- [Work order]:
Scan the entries below and say how many lines contain "commodity". Write only the number.

** Opening Source material block **

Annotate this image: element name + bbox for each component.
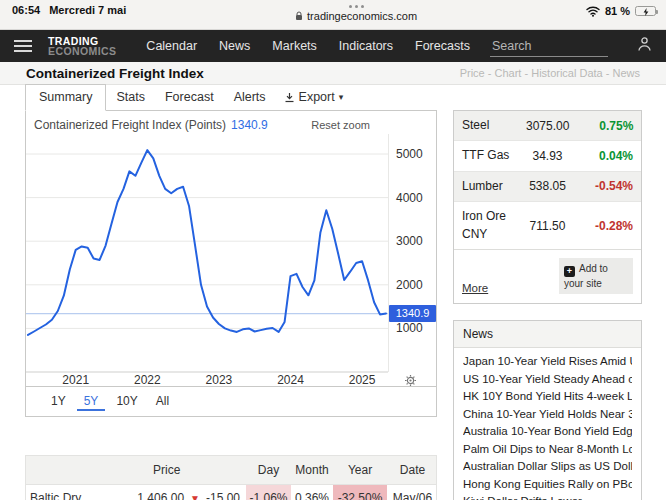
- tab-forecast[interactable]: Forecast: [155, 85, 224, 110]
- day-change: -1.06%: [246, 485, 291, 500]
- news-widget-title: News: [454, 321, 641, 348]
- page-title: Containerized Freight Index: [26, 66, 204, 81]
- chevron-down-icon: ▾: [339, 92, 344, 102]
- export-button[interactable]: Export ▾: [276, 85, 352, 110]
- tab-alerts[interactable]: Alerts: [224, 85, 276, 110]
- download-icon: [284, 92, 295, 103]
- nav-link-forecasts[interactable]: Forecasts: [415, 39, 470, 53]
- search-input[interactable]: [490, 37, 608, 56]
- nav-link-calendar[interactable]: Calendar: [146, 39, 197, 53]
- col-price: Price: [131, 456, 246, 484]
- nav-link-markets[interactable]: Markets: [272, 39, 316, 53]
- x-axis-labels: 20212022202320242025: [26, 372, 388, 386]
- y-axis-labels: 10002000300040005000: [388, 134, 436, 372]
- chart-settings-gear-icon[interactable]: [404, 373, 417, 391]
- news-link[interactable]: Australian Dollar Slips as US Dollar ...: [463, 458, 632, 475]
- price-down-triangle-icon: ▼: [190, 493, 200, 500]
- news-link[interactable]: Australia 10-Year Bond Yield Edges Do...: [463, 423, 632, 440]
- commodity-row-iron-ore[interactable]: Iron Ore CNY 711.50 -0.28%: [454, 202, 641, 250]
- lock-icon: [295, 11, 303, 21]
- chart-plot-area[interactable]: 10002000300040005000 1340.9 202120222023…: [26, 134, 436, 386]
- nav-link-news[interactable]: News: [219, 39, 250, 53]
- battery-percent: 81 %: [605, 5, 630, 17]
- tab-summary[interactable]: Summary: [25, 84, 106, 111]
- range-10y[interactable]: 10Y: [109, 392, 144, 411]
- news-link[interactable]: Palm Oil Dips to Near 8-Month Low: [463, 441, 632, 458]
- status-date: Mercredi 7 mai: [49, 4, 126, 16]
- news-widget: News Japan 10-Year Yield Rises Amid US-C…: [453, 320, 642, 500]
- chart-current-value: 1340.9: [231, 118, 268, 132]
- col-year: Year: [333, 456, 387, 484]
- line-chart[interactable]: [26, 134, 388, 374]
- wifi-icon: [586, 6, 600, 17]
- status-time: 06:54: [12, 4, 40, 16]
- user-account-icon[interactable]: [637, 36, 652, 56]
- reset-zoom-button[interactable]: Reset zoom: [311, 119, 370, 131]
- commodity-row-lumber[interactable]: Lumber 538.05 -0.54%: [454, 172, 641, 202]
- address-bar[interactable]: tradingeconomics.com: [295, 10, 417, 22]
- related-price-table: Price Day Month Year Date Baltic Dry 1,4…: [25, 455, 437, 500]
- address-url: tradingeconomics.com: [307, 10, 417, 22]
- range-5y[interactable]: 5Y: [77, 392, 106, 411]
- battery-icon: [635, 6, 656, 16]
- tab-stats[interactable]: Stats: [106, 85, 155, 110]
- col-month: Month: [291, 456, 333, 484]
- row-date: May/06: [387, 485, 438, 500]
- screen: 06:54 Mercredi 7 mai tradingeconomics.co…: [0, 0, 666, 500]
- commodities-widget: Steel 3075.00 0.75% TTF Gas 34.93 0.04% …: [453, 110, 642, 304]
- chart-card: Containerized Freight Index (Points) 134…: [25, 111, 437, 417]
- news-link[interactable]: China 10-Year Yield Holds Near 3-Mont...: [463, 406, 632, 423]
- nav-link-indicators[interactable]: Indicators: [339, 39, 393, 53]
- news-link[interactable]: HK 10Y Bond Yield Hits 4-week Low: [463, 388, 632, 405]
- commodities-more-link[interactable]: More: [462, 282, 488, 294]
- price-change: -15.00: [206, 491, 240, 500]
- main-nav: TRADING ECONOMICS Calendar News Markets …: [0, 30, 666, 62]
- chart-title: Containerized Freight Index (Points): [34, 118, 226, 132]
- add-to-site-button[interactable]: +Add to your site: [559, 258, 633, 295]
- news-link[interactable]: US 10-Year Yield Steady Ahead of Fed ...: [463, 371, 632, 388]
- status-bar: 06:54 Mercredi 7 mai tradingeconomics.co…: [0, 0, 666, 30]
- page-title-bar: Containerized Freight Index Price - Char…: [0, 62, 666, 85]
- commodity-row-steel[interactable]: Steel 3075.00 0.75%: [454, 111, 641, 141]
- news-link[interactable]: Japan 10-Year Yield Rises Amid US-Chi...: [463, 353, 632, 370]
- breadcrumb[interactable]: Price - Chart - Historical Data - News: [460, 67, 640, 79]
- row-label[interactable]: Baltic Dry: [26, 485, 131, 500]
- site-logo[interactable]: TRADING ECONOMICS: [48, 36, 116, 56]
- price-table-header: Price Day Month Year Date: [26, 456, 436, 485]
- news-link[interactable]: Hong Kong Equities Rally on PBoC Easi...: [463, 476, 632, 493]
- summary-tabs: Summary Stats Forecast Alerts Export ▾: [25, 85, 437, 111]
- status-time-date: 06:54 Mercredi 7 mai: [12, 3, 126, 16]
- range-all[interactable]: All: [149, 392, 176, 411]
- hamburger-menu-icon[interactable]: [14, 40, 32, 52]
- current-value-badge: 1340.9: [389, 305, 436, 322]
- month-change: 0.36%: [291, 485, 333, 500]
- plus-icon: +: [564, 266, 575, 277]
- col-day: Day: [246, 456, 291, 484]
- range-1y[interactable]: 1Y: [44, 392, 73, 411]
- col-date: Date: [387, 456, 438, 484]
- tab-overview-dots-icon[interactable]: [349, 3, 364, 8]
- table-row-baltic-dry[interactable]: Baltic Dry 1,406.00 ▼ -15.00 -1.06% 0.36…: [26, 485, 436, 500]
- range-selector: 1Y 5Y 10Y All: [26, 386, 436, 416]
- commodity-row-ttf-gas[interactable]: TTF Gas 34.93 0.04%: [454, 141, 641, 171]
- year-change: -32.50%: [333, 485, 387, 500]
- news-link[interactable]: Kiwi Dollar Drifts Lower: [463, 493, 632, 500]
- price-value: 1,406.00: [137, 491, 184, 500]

** Closing Source material block **

- [Task result]:
4